* **Work request**: Look through the listing below for the string "është". Show each line where it occurs.

* **Data listing**:
[Start of Attachment]

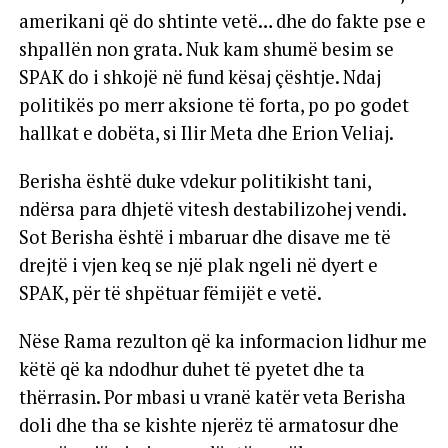
amerikani që do shtinte vetë… dhe do fakte pse e
shpallën non grata. Nuk kam shumë besim se
SPAK do i shkojë në fund kësaj çështje. Ndaj
politikës po merr aksione të forta, po po godet
hallkat e dobëta, si Ilir Meta dhe Erion Veliaj.
Berisha është duke vdekur politikisht tani,
ndërsa para dhjetë vitesh destabilizohej vendi.
Sot Berisha është i mbaruar dhe disave me të
drejtë i vjen keq se një plak ngeli në dyert e
SPAK, për të shpëtuar fëmijët e vetë.
Nëse Rama rezulton që ka informacion lidhur me
këtë që ka ndodhur duhet të pyetet dhe ta
thërrasin. Por mbasi u vranë katër veta Berisha
doli dhe tha se kishte njerëz të armatosur dhe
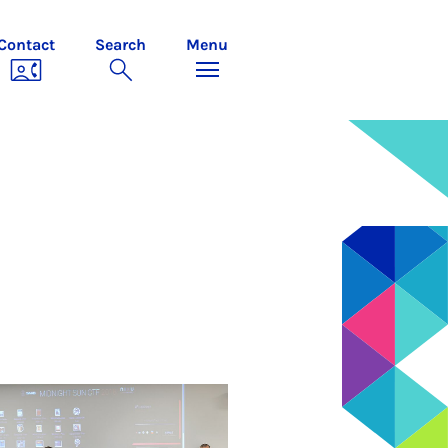
Contact
Search
Menu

[End of Attachment]

* **Finished exercise**:
Berisha është duke vdekur politikisht tani,
Sot Berisha është i mbaruar dhe disave me të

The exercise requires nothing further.